The Murder of Mr. Ma by John Shen Yen Nee and SJ Rozan

This new light-hearted crime adventure is a book I’ve been looking forward to for some months. I already admire SJ Rozan’s award-winning mysteries featuring New York City private detectives Bill Smith and Lydia Chin. Although it is The Murder of Mr. Ma, co-written with media executive John Shen Yen Nee, is vastly different from the Smith/Chin stories, but equally entertaining. It features my favorite fictional detective, Tang dynasty Judge Dee Ren Jie in a 20th century version.

Judge Dee arrives in 1924 London to investigate the murders of former colleagues from the Chinese Labour Corps. (During World War I, the British government recruited several hundred thousand workers from its colonies and elsewhere to perform non-military duties, in order to free up British soldiers for fighting.

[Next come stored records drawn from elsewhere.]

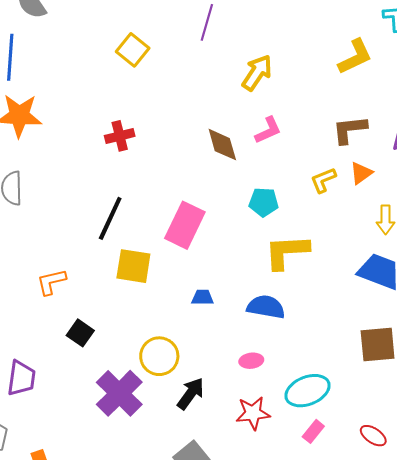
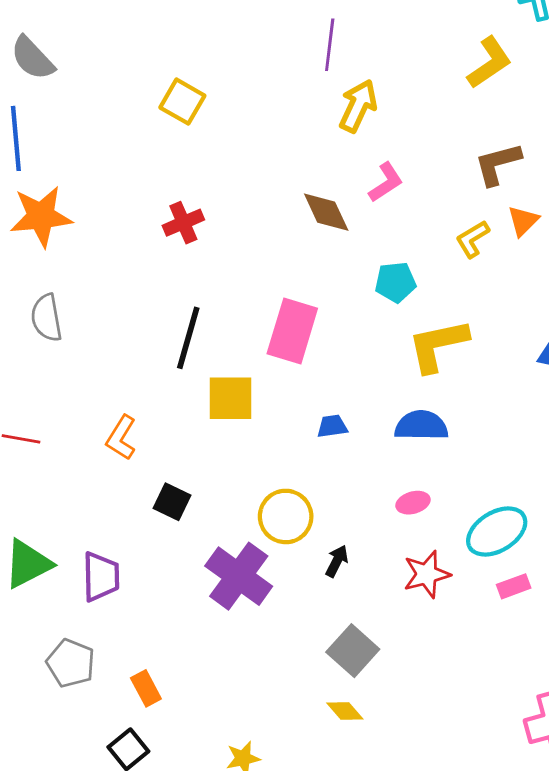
purple line: (207, 22) -> (330, 45), moved
orange L-shape: (51, 282) -> (121, 438), turned -36
black arrow: (191, 394) -> (337, 561), size x0.7
pink rectangle: (313, 431) -> (514, 586), turned 40

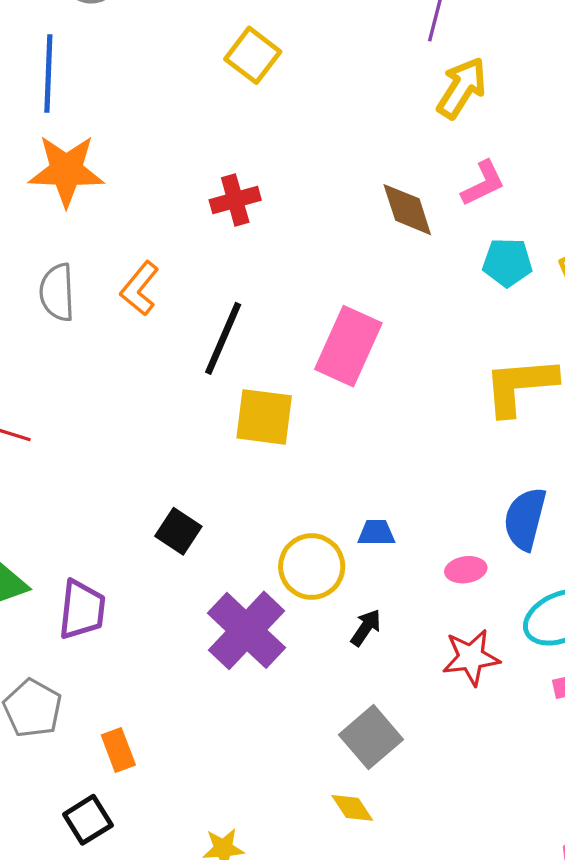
cyan pentagon: (395, 282) -> (507, 262), moved
blue trapezoid: (332, 426) -> (376, 533), moved
blue semicircle: (421, 426) -> (525, 519), moved, turned -84
orange L-shape: (121, 438) -> (140, 288), moved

Some 96,000 of these workers were Chinese.) Judge Dee’s war role was to mediate when a Chinese worker ran afoul of the military authorities. Military man William Bard, now an inspector in London’s Metropolitan Police force, became Dee’s nemesis.

Soon after his arrival in London, Dee meets a young academic, Lao She, a man with little worldly experience but a good heart, who acts as Dee’s guide and sounding board. Lao is Watson to Dee’s Holmes, recording their adventures and asking the pertinent questions that let Dee’s intellectual powers shine. The affectionate and sometimes prickly relationship between them is also reminiscent of the Holmes/Watson duo.

It doesn’t take Dee long to find old friends and acquaintances in the London Chinese community. In particular, he encounters Sergeant Hoong Liang, whose father taught Dee a full menu of Chinese martial arts skills, something that comes in handy on numerous dramatic occasions throughout this story. Dee also reaches out to knowledgeable characters in London’s underworld. Like Holmes, his circle includes people high and low.

Between his fighting skills, his gift for mimicry and disguise, and his flawless logic, Dee is a real superhero. But he does have one serious flaw. The pain of his wartime injuries was treated with opium, and he’s become addicted. On top of trying to find the murderer of his friends and persuade the police—especially his old enemy, Bard—to take the murders of the Chinese men seriously, he’s suffering the ill effects of drug withdrawal.

The story moves at breakneck speed and involves a subculture of London life not usually dealt with in mystery stories, but full of atmosphere and (mostly) charming peculiarities. It is an exciting ride, and though some of the antics must be taken with a grain of salt, it remains great fun throughout.